I. Abraham a mourner, for the death of Sarah, ver. 1, 2.
II. Abraham a purchaser of a burying place for Sarah. (1.) The purchase proposed by Abraham, ver. 3, 4. (2.) Treated of and agreed, ver. 5-16. (3.) The purchase
- money paid, ver. 16. (4.) The premises conveyed and secured to Abraham, ver. 17, 18,
Verse 20. (5.) Sarah's funeral, ver. 19.
Verse 2. Abraham came to mourn for Sarah and to weep - He did not only perform the ceremonies of mourning according to the custom of those times, but did sincerely lament the great loss he had, and gave proof of the constancy of his affection. Therefore these two words are used, he came both to mourn and to weep.
Verse 4. I am a stranger and a sojourner with you - Therefore I am unprovided, and must become a suiter to you for a burying-place. This was one occasion which Abraham took to confess that he was a stranger and a pilgrim upon earth. The death of our relations should effectually mind us that we are not at home in this world. That I may bury my dead out of my sight - Death will make those unpleasant to our sight, who while they lived were the desire of our eyes. The countenance that was fresh and lively becomes pale and ghastly, and fit to be removed into the land of darkness.
Verse 6. Thou art a prince of God among us - So the word is; not only great, but good. He called himself a stranger and a sojourner, they call him a great prince.
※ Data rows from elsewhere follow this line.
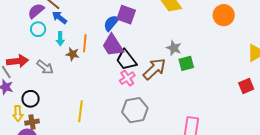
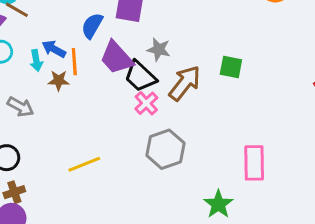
blue arrow: (59, 17) -> (54, 49), moved
blue semicircle: (111, 23) -> (92, 26), moved
gray star: (174, 48) -> (159, 49), moved
green square: (186, 63) -> (231, 67), turned 35
yellow line: (80, 111) -> (84, 164), turned 70

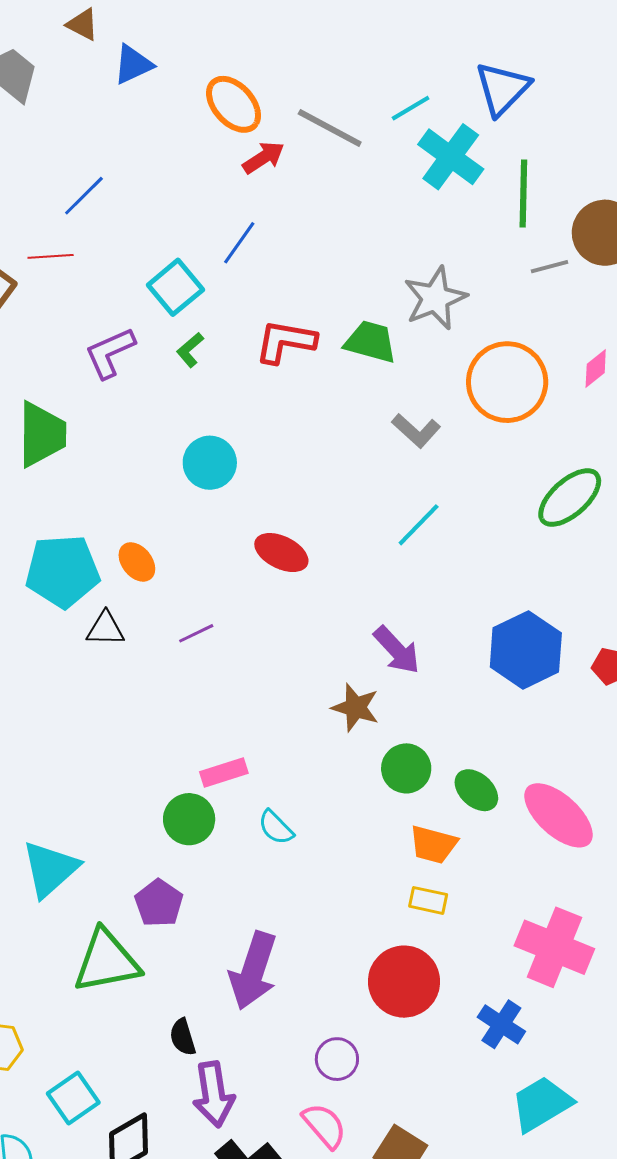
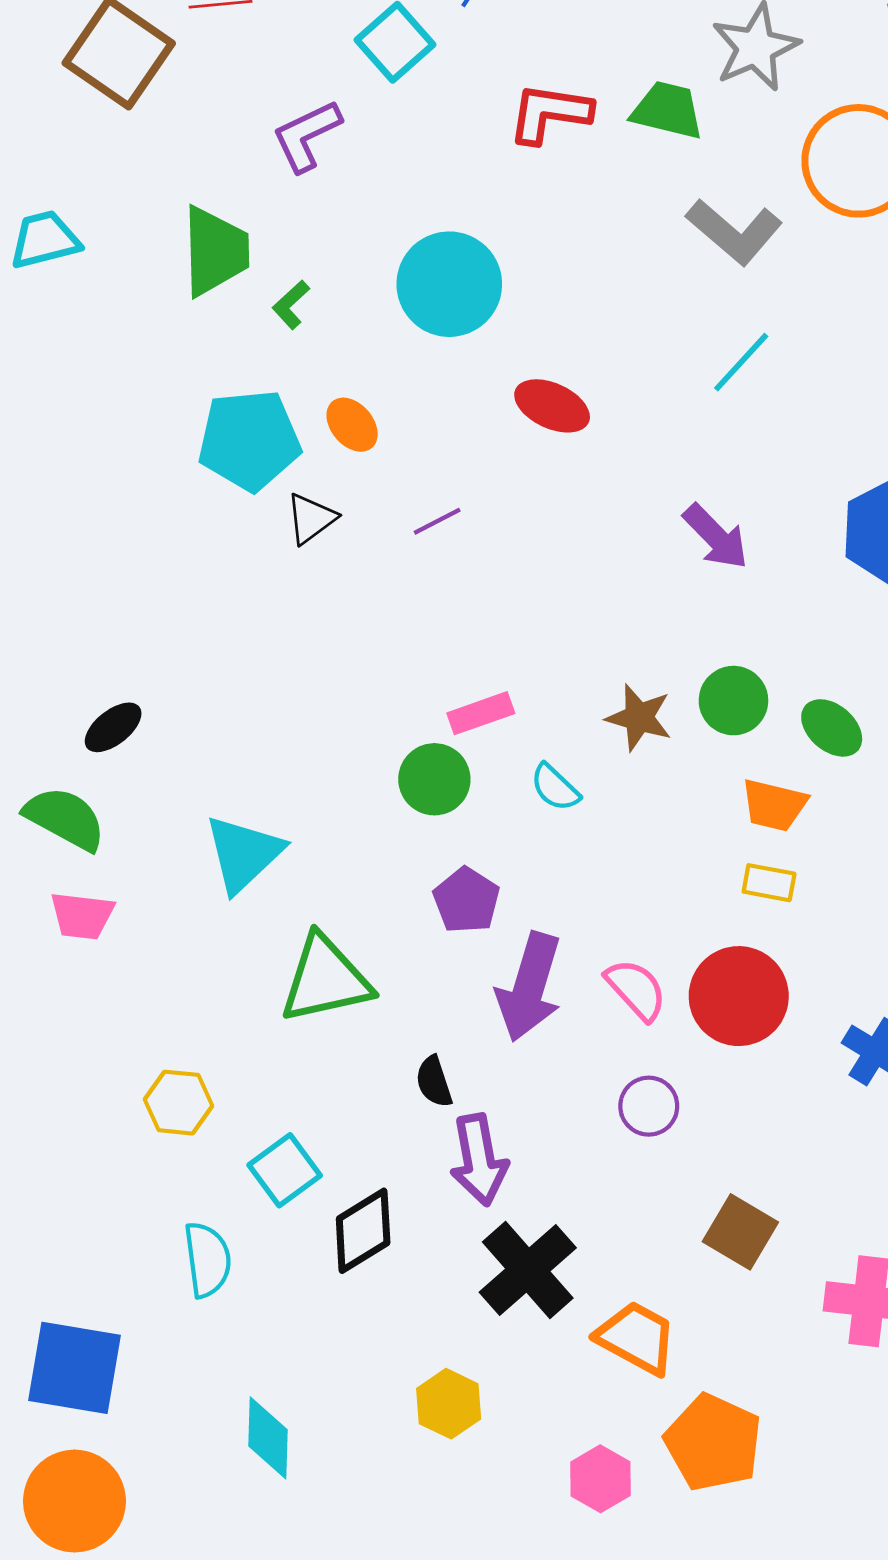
green L-shape: (190, 350) -> (291, 305), moved
gray L-shape: (416, 431) -> (734, 232), size x1.4
cyan circle: (210, 463) -> (449, 284), size x1.4
black triangle: (105, 629) -> (311, 519), turned -36
brown star: (355, 707) -> (639, 718), moved
purple pentagon: (159, 903) -> (466, 900), moved
pink semicircle: (324, 1126) -> (636, 989), moved

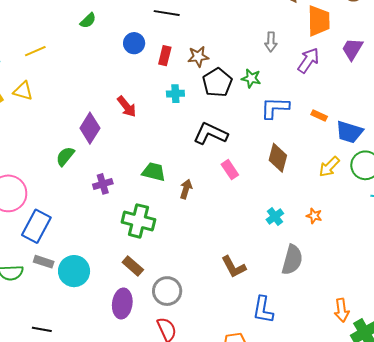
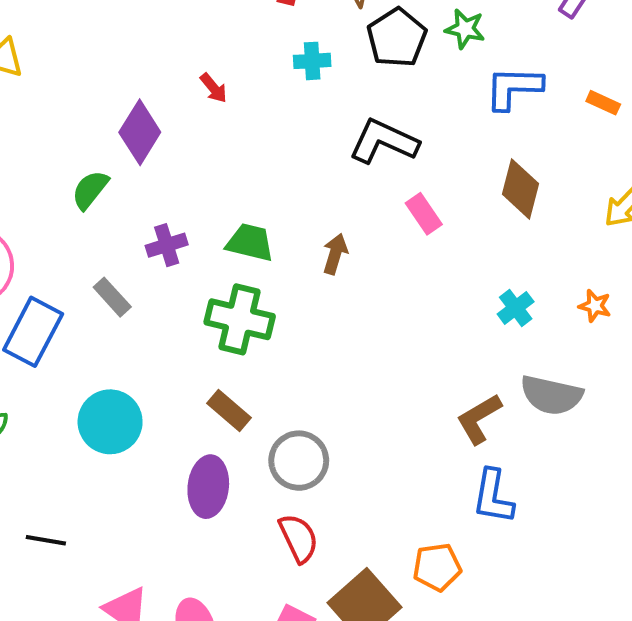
red arrow: (127, 107) -> (214, 88), size x0.7
green trapezoid: (154, 172) -> (250, 242), moved
gray semicircle: (292, 260) -> (551, 395), turned 88
gray rectangle: (44, 262) -> (112, 297), moved, turned 30
brown L-shape: (234, 267) -> (479, 419), moved, turned 88

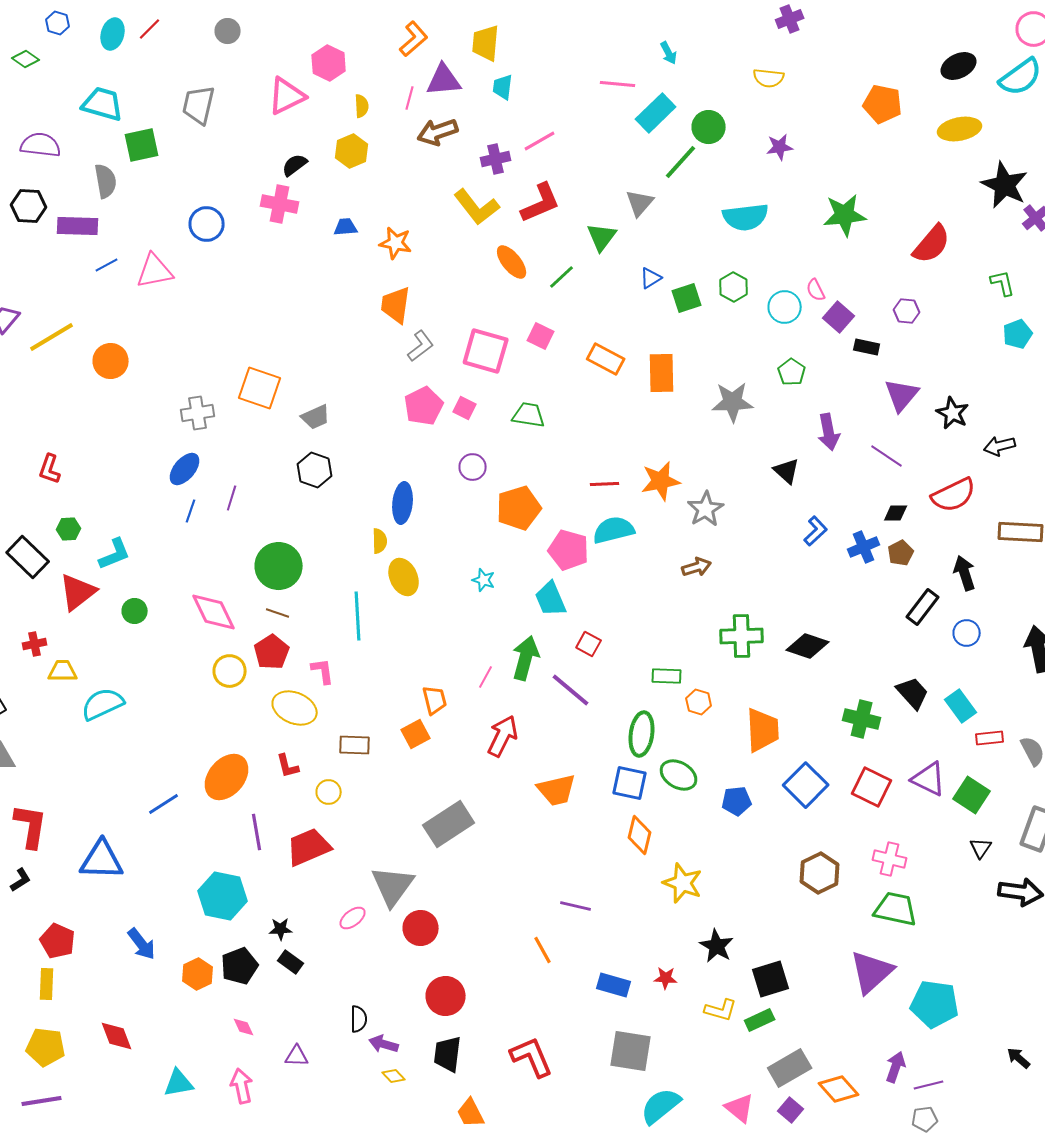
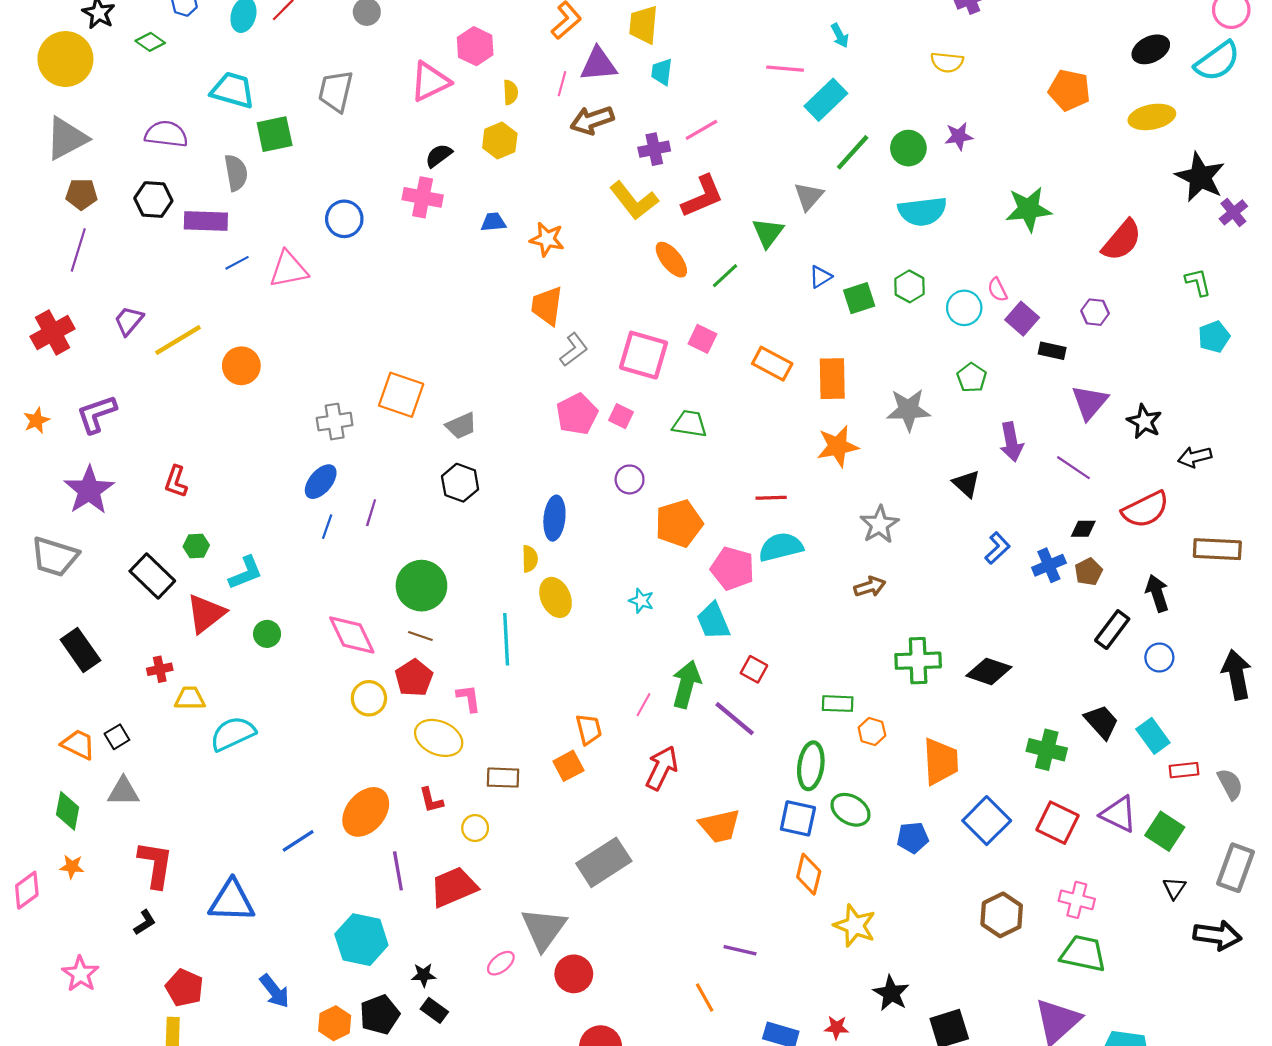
green circle: (709, 127) -> (908, 148), moved
orange star: (661, 481) -> (838, 446), moved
Verse 7. Abraham returns them thanks for their kind offer, with all possible decency and respect. Religion teaches good manners, and those abuse it that place it in rudeness and clownishness.
Verse 11. The field give I thee - Abraham thought he must be intreated to sell it, but upon the first mention, without intreaty, he freely gives it.
Verse 13. I will give thee money for the field - It was not in pride that Abraham refused the gift; but
1. In justice. Abraham was rich in silver and gold, and therefore would not take advantage of Ephron's generosity.
2. In prudence. He would pay for it, lest Ephron, when this good humour was over, should upbraid him with it.
15. The land is worth four hundred shekels of silver - About fifty pounds of our money, but what is that between me and thee? - He would rather oblige his friend than have so much money.